Black hospitals, once centers of thriving Black communities, have fallen into a state of disrepair in the decades since the integration of hospitals under the Civil Rights Act of 1964.
There are very few left and they are struggling to stay open. In Mound Bayou, Mississippi, the once-prominent Taborian Hospital, founded in 1942 to serve Black patients during segregation, now stands empty. NPR reports, its future uncertain. Despite a $3 million renovation a decade ago, the facility closed again due to ownership disputes, leaving it to deteriorate.
Myrna Smith-Thompson, whose grandfather helped establish the hospital, told the outlet, “This is a very painful conversation.” Smith-Thompson, who was born at Taborian Hospital in 1949 and who serves as executive director of the civic group that owns the property, added, “It’s a part of my being.” She admits the reopening would require millions in funding. The Taborian Hospital situation is similar to what other Black hospitals have faced.
Black hospitals, which once numbered over 150, slowly phased out of commission after the passage of civil rights legislation, and the few that remain are incredibly under-resourced, reported VPM, Virginia’s NPR affiliate, in 2022.

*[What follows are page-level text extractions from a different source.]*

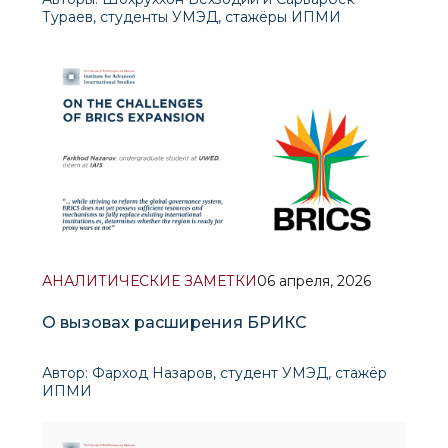
Тураев, студенты УМЭД, стажёры ИПМИ
I. Власть без цели
АНАЛИТИЧЕСКИЕ ЗАМЕТКИ
06 апреля, 2026
О вызовах расширения БРИКС
Автор: Фарход Назаров, студент УМЭД, стажёр
ИПМИ
Расширение БРИКС в 2024 г. отражает более
широкий процесс трансформации глобальной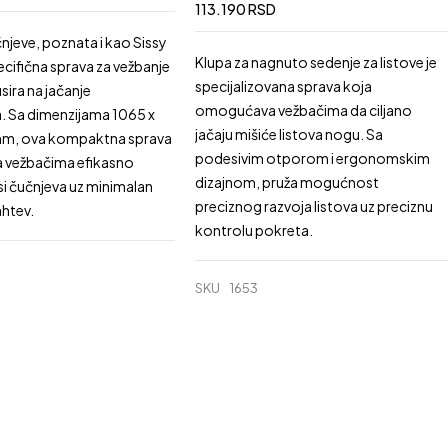
113.190
RSD
njeve, poznata i kao Sissy
Klupa za nagnuto sedenje za listove je
ecifična sprava za vežbanje
specijalizovana sprava koja
sira na jačanje
omogućava vežbačima da ciljano
. Sa dimenzijama 1065 x
jačaju mišiće listova nogu. Sa
mm, ova kompaktna sprava
podesivim otporom i ergonomskim
vežbačima efikasno
dizajnom, pruža mogućnost
si čučnjeva uz minimalan
preciznog razvoja listova uz preciznu
ahtev.
kontrolu pokreta.
SKU
1653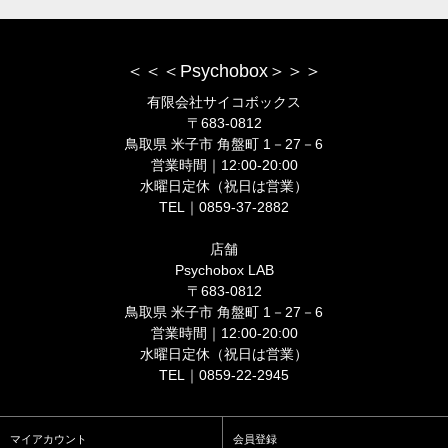
＜＜＜Psychobox＞＞＞
有限会社サイコボックス
〒683-0812
鳥取県 米子市 角盤町 1－27－6
営業時間｜12:00-20:00
水曜日定休（祝日は営業）
TEL｜0859-37-2882
店舗
Psychobox LAB
〒683-0812
鳥取県 米子市 角盤町 1－27－6
営業時間｜12:00-20:00
水曜日定休（祝日は営業）
TEL｜0859-22-2945
マイアカウント
会員登録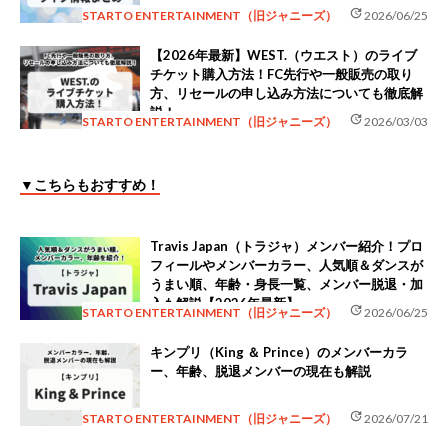
update
STARTO ENTERTAINMENT（旧ジャニーズ）
2026/06/25
【2026年最新】WEST.（ウエスト）のライブ
チケット購入方法！FC先行や一般販売の取り
方、リセールの申し込み方法についても徹底解
説！
update
STARTO ENTERTAINMENT（旧ジャニーズ）
2026/03/03
▼こちらもおすすめ！
Travis Japan（トラジャ）メンバー紹介！プロ
フィールやメンバーカラー、人気順＆ダンスが
うまい順、年齢・身長一覧、メンバー脱退・加
入も解説【2026年最新】
update
STARTO ENTERTAINMENT（旧ジャニーズ）
2026/06/25
キンプリ（King ＆ Prince）のメンバーカラ
ー、年齢、脱退メンバーの現在も解説
update
STARTO ENTERTAINMENT（旧ジャニーズ）
2026/07/21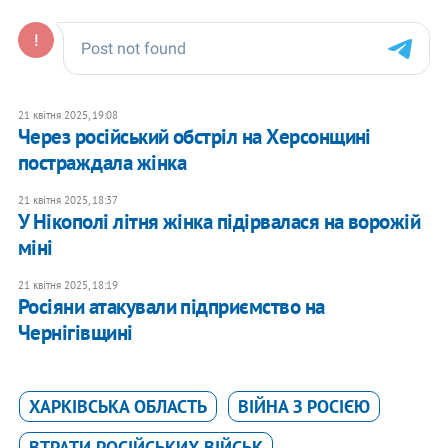
21 квітня 2025, 19:08
Через російський обстріл на Херсонщині
постраждала жінка
21 квітня 2025, 18:37
У Нікополі літня жінка підірвалася на ворожій
міні
21 квітня 2025, 18:19
Росіяни атакували підприємство на
Чернігівщині
ХАРКІВСЬКА ОБЛАСТЬ
ВІЙНА З РОСІЄЮ
ВТРАТИ РОСІЙСЬКИХ ВІЙСЬК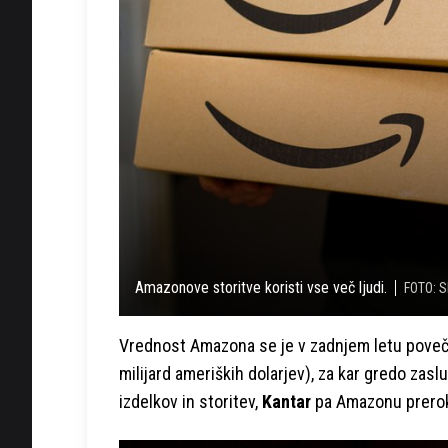
Amazonove storitve koristi vse več ljudi.
FOTO: S
Vrednost Amazona se je v zadnjem letu poveča
milijard ameriških dolarjev), za kar gredo zas
izdelkov in storitev,
Kantar
pa Amazonu preroku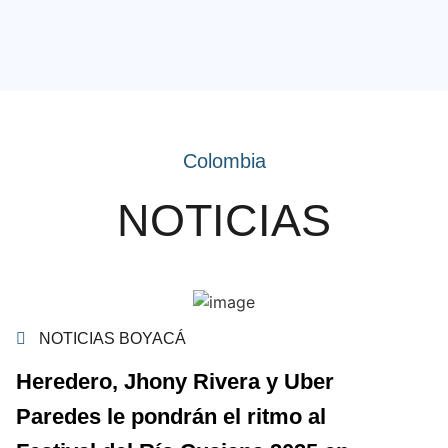
Colombia
NOTICIAS
NOTICIAS BOYACÁ
Heredero, Jhony Rivera y Uber
Paredes le pondrán el ritmo al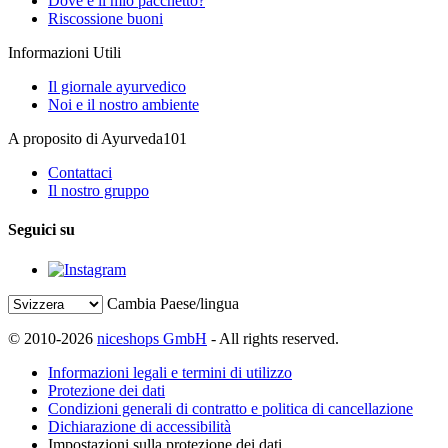
Dove è il mio pacchetto?
Riscossione buoni
Informazioni Utili
Il giornale ayurvedico
Noi e il nostro ambiente
A proposito di Ayurveda101
Contattaci
Il nostro gruppo
Seguici su
Cambia Paese/lingua
© 2010-2026
niceshops GmbH
- All rights reserved.
Informazioni legali e termini di utilizzo
Protezione dei dati
Condizioni generali di contratto e politica di cancellazione
Dichiarazione di accessibilità
Impostazioni sulla protezione dei dati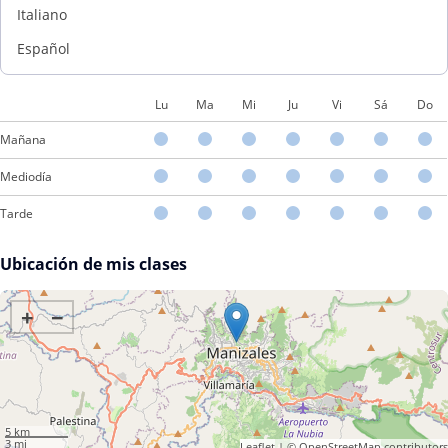
Italiano
Español
Lu
Ma
Mi
Ju
Vi
Sá
Do
Mañana
Mediodía
Tarde
Ubicación de mis clases
+
−
5 km
3 mi
Leaflet
| ©
OpenStreetMap
contributors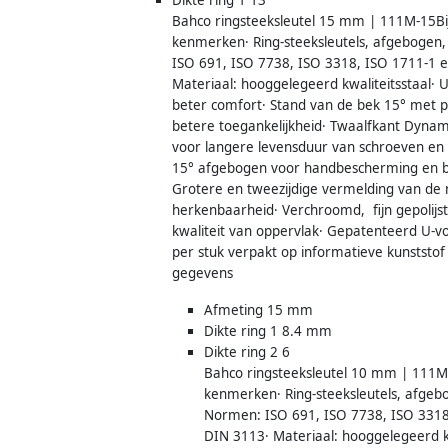
Bahco ringsteeksleutel 15 mm | 111M-15Bi
kenmerken· Ring-steeksleutels, afgebogen
ISO 691, ISO 7738, ISO 3318, ISO 1711-1 
Materiaal: hooggelegeerd kwaliteitsstaal· 
beter comfort· Stand van de bek 15° met p
betere toegankelijkheid· Twaalfkant Dynami
voor langere levensduur van schroeven en
15° afgebogen voor handbescherming en b
Grotere en tweezijdige vermelding van de
herkenbaarheid· Verchroomd, fijn gepolijs
kwaliteit van oppervlak· Gepatenteerd U-
per stuk verpakt op informatieve kunststof
gegevens
Afmeting 15 mm
Dikte ring 1 8.4 mm
Dikte ring 2 6
Bahco ringsteeksleutel 10 mm | 111M
kenmerken· Ring-steeksleutels, afgeb
Normen: ISO 691, ISO 7738, ISO 3318
DIN 3113· Materiaal: hooggelegeerd kw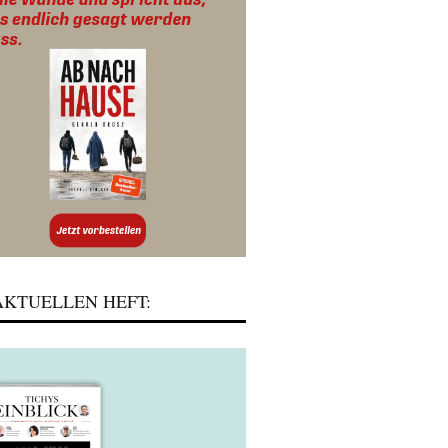
KTUELLEN HEFT: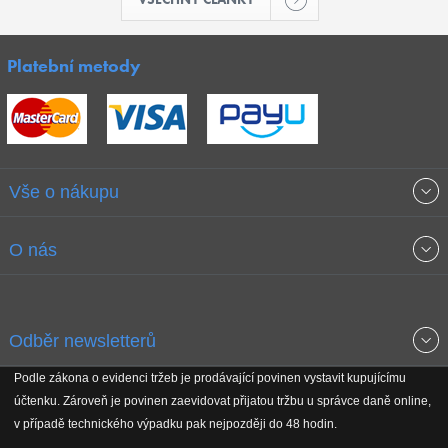
Platební metody
Vše o nákupu
Obchodní podmínky
O nás
Garance nejnižších cen
O společnosti
Odběr newsletterů
Doprava a platba
Jak stavíme fitcentra
Podle zákona o evidenci tržeb je prodávající povinen vystavit kupujícímu
Získejte přehled o novinkách, slevách, akčním zboží a upozornění
účtenku. Zároveň je povinen zaevidovat přijatou tržbu u správce daně online,
Reklamační řád
Koho podporujeme
na nové články v magazínu!
v případě technického výpadku pak nejpozději do 48 hodin.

According to Cassandra Newby-Alexander, a professor of Virginia Black history at Norfolk State University, Black hospitals began as a panacea for the racism that infected the American hospital system.
“Once you started to see the birth of these Black hospitals, which numbered, I believe, over 150 in the country at one point, that’s when they became competitors with white hospitals. And so, you will start to see a lot of white hospitals relegate Black patients in the attic, in the basement. And so, these Black hospitals were a very humane and respectable alternative to the very discriminatory way that African Americans were treated in the majority [of] hospitals,” Newby-Alexander said.

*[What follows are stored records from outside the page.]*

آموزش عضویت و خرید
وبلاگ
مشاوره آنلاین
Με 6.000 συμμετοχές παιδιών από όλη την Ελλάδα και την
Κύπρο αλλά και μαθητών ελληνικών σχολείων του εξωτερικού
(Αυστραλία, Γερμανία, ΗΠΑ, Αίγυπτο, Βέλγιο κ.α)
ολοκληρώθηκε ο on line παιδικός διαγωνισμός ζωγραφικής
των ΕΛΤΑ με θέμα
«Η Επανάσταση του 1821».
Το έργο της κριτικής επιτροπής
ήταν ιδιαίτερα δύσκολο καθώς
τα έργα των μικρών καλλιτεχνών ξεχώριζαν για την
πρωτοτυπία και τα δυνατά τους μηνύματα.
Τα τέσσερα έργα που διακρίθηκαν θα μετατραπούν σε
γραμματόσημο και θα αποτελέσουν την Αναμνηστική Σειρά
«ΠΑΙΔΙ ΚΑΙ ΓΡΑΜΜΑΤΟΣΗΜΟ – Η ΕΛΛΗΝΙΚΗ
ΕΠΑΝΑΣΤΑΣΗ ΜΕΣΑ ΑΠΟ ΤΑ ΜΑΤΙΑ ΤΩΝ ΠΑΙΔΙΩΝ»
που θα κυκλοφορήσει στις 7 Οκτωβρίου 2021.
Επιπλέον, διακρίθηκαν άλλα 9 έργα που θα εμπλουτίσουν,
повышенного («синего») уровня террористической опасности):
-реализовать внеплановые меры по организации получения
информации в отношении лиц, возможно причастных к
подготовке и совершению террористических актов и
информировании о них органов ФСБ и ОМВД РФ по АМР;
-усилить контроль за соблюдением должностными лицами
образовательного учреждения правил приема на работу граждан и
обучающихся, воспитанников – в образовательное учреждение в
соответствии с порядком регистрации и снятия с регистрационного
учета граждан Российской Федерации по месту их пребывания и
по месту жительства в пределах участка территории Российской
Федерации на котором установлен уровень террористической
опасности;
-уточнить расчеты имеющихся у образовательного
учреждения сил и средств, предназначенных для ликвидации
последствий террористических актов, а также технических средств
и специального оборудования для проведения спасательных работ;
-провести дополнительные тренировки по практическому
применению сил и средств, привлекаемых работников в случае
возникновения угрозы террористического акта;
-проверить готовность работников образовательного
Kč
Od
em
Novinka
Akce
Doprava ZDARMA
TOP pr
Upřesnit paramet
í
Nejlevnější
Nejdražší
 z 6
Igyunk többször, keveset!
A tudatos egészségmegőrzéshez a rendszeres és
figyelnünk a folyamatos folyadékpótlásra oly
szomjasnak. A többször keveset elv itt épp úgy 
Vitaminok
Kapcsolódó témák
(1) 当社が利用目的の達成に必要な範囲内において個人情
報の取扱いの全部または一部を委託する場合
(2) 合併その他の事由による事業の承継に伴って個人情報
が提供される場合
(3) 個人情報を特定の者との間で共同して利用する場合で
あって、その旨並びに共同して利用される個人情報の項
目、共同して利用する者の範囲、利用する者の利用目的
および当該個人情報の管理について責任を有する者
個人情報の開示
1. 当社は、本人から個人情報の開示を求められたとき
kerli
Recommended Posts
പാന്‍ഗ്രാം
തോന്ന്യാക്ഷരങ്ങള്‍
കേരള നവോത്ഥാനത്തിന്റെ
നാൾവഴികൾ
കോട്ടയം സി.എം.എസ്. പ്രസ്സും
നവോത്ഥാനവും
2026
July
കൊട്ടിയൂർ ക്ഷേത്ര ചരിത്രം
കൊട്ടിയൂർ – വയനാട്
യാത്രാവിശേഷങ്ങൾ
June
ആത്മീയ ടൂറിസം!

According to Axios, the original Richmond Community Hospital’s future is in doubt as Virginia Union University wants to use the land the hospital sits on to develop up to 200 market-rate housing units, a plan some Richmond residents fear means the demolition of the hospital.
According to the Richmond Free Press, Gary L. Flowers, a fifth-generation Richmond native, believes that a plan that ends in the demolition of the hospital is not a plan that honors the history of the hospital.

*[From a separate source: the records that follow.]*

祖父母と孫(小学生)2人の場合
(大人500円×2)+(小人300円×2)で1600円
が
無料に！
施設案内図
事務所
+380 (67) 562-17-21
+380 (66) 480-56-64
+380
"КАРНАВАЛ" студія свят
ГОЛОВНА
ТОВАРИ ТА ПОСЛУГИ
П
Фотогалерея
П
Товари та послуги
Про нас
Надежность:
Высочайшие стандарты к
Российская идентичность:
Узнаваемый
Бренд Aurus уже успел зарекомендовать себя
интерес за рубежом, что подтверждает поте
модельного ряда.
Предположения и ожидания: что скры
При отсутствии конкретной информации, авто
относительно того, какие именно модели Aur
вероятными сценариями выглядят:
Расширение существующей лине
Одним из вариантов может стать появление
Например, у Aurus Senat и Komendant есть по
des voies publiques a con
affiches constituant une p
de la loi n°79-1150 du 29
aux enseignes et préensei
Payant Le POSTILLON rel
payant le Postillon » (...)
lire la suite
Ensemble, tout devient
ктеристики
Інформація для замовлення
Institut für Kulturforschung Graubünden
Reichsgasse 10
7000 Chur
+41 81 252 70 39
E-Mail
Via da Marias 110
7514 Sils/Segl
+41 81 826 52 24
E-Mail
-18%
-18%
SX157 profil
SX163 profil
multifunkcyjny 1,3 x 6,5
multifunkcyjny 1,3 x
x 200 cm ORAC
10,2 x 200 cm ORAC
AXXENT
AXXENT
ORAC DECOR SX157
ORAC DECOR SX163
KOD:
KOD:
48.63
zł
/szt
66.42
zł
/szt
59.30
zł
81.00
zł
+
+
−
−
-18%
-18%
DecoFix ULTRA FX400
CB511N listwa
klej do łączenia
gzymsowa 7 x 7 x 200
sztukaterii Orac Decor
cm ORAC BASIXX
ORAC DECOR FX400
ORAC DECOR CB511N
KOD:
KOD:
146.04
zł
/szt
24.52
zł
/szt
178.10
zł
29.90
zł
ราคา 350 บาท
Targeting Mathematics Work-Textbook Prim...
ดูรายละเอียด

“If the building is demolished, there is no suitable memorialization of where it once stood. The building doesn’t take up a large footprint. It could be preserved and housing built around it — a historical oasis in the Sankofa sense.”
As Bizu Gelaye, an epidemiologist and the program director of Harvard University’s Mississippi Delta Partnership in Public Health told KFF Health News, the closing of the hospitals forever changed the communities they once existed in. “It has ripple effects in a way that affect the fabric of the community.”
According to a 2023 study published in the National Library of Medicine, hospitals that primarily serve Black patients consistently have lower revenues and profits. In the study’s conclusion, the authors argued that financing reforms needed to be reworked.
“U.S. hospital financing effectively assigns a lower dollar value to the care of Black patients. To reduce disparities in care, health financing reforms should eliminate the underpayment of hospitals serving a large share of Black patients.” The study’s authors wrote.
According to the study, “Moreover, hospitals where Black patients account for a large share of inpatients have relatively modest facilities (as measured by the dollar value of their buildings and equipment), and they are less likely than other hospitals to offer some lucrative higher-tech services like cardiac catheterization labs. These asset deficits reflect longstanding disparities in funding: a decades- and even centuries-long paucity of donations, government subsidies, and operating surpluses to finance hospital construction in Black neighborhoods.”